MFA today is both 'simple' and non-trivial work

January 10, 2024

Over on the Fediverse I said something a while back:

I have a rant bubbling around my head about 'why I'll never enable MFA for Github'. The short version is that I publish code on GH because it's an easy and low effort way to share things. So far, managing MFA and MFA recovery is neither of those; there's a lot of hassles, worries, work to do, and 'do I trust you to never abuse my phone number in the future?' questions (spoiler, no).

I'll deal with MFA for work. I won't do it for things I'm only doing for fun, because MFA makes it not-fun.

Basic MFA is ostensibly pretty simple these days. You get a trustworthy app for your smartphone (that's two strikes right there), you scan the QR code you get when you enable MFA on your account, and then afterward you use your phone to generate the MFA TOTP code that you type in when logging in along with your password. That's a little bit more annoying than the plain password, but think of the security, right?

But what if your phone is lost, damaged, or unusable because it has a bulging battery and it's taking a week or two to get your carrier to exchange it for a new one (which happened to us with our work phones)? Generally you get some one time use special codes, but now you have to store and manage them (obviously not on the phone). If you're cautious about losing access to your phone, you may want to back up the TOTP QR code and secret itself. Both the recovery codes and the TOTP secret are effectively passwords and now you need to handle them securely; if you use a password manager, it may or may not be willing to store them securely for you. Perhaps you can look into age.
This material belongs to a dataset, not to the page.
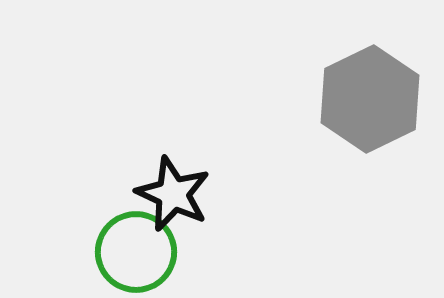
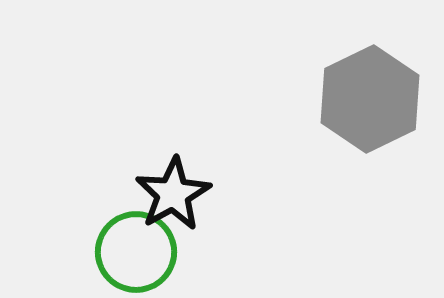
black star: rotated 18 degrees clockwise
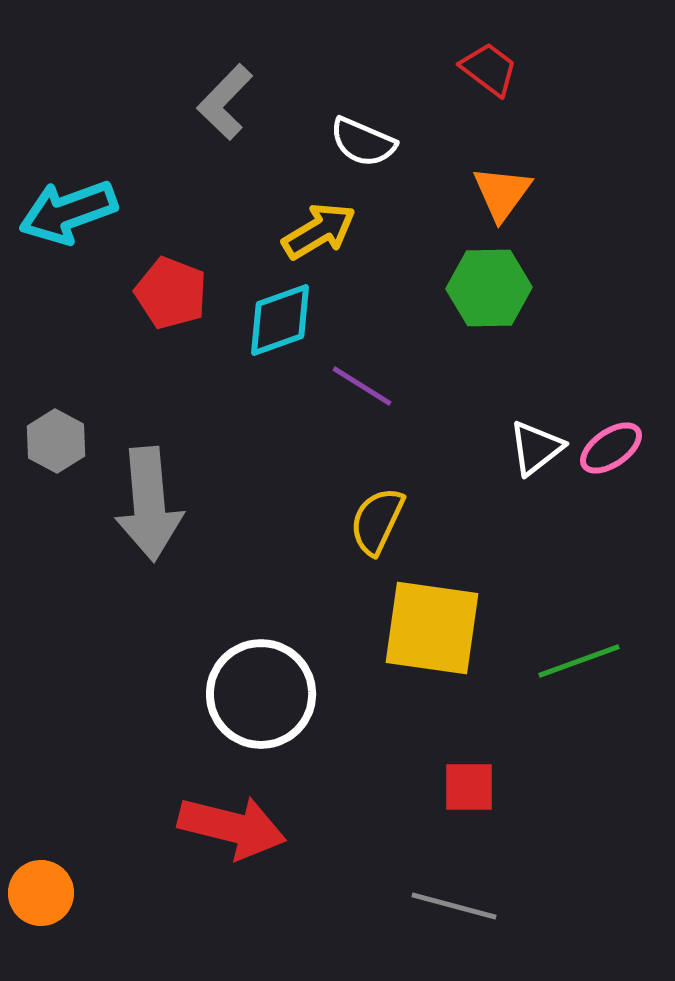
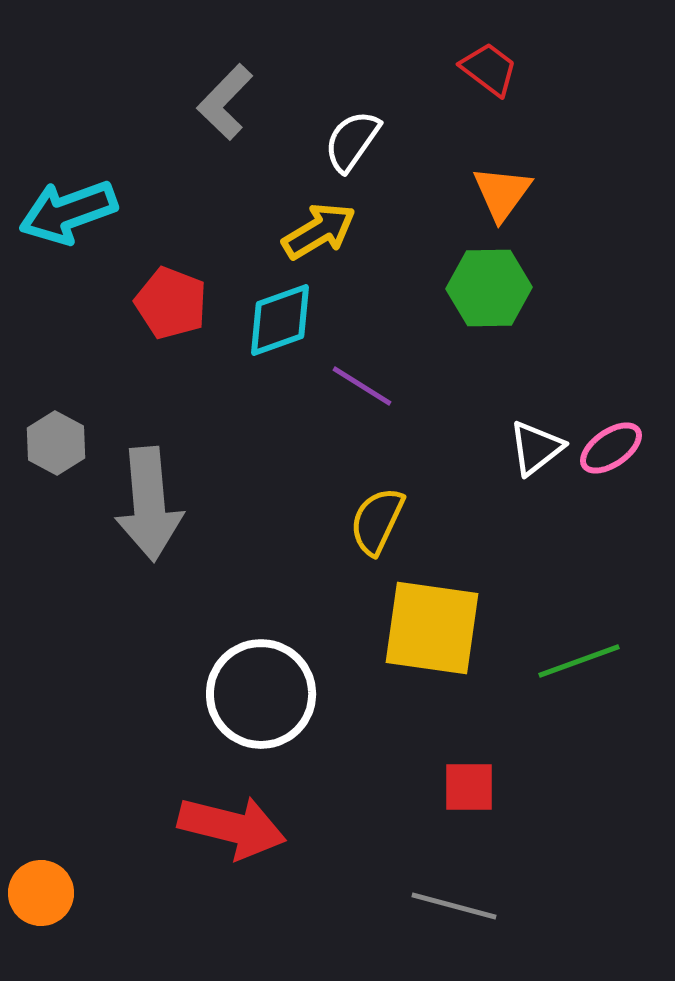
white semicircle: moved 11 px left, 1 px up; rotated 102 degrees clockwise
red pentagon: moved 10 px down
gray hexagon: moved 2 px down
(Printing out your recovery codes and storing the paper somewhere leaves you exposed to issues like a home fire, which is an occasion where you might also lose your phone.)

Broadly, no website has a good account recovery story for MFA. Figuring out how to deal with this is not trivial and is your problem, not theirs. And while TOTP is not the in MFA thing these days, the story is in many ways worse with physical hardware tokens, because you can't back them up at all (unlike TOTP secrets). Some environments will back up software Passkeys, but so far only between the same type of thing and often at the price of synchronizing things like all of your browser state.

However, all of this is basically invisible in the simple MFA story. The simple MFA story is that everything magically just works and that you can turn it on without problems or serious risks. Of course, websites have a good reason for pushing this story; they want their users to turn on MFA, for various reasons. My belief is that the gap between the simple MFA story and the actual work of doing MFA in a way that you can reliably maintain access to your account is dangerous, and sooner or later this danger is going to become painfully visible.

(Like many other versions of mathematical security, the simple MFA story invites blaming people (invariably called 'users' when doing this) when something goes wrong. They should have carefully saved their backup codes, not lost track of them; they should have sync'd their phone's TOTP stores to the cloud, or done special export and import steps when changing phones, or whatever else might have prevented the issue. This is as wrong as it always is. Security is not math, it is people.)


Comments on this page:

TOPT can be trivally backed up - for example, the various KeePass-derived password managers support it, and you can sync across clients, keeping the same password wallet on both desktop/phone.

Ah, my bad, I misread the statement about backup, and agree that it's a problem with physical devices, but not TOPT

My TOTP app, Lockdown, syncs seamlessly between my iOS and macOS devices using iCloud, and I was able to write in an afternoon a backup script that exports to a HTML file you can print or save it: https://blog.majid.info/lockdown-export/

I do prefer FIDO, but there are indeed websites that will limit you to two or even one key (looking at you, PayPal). Keeping a spare Yubikey in the office is a simple disaster recovery plan.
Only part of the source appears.